# WHAT THE TASK ASKS
Please output the records below in full, exactly as given, but without the images.

====== RECORDS FOR THIS TASK

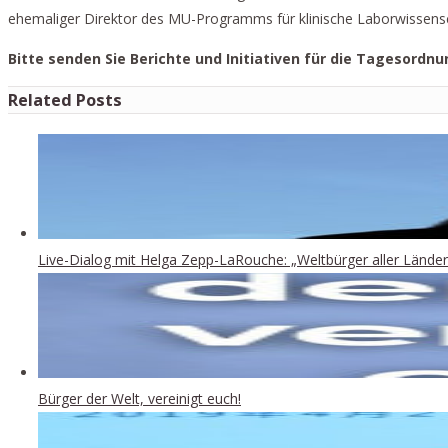
ehemaliger Direktor des MU-Programms für klinische Laborwissens
Bitte senden Sie Berichte und Initiativen für die Tagesordnu
Related Posts
Live-Dialog mit Helga Zepp-LaRouche: „Weltbürger aller Länder
Bürger der Welt, vereinigt euch!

============

# RESULT FOR THIS TASK
ehemaliger Direktor des MU-Programms für klinische Laborwissens
Bitte senden Sie Berichte und Initiativen für die Tagesordnu
Related Posts
Live-Dialog mit Helga Zepp-LaRouche: „Weltbürger aller Länder
Bürger der Welt, vereinigt euch!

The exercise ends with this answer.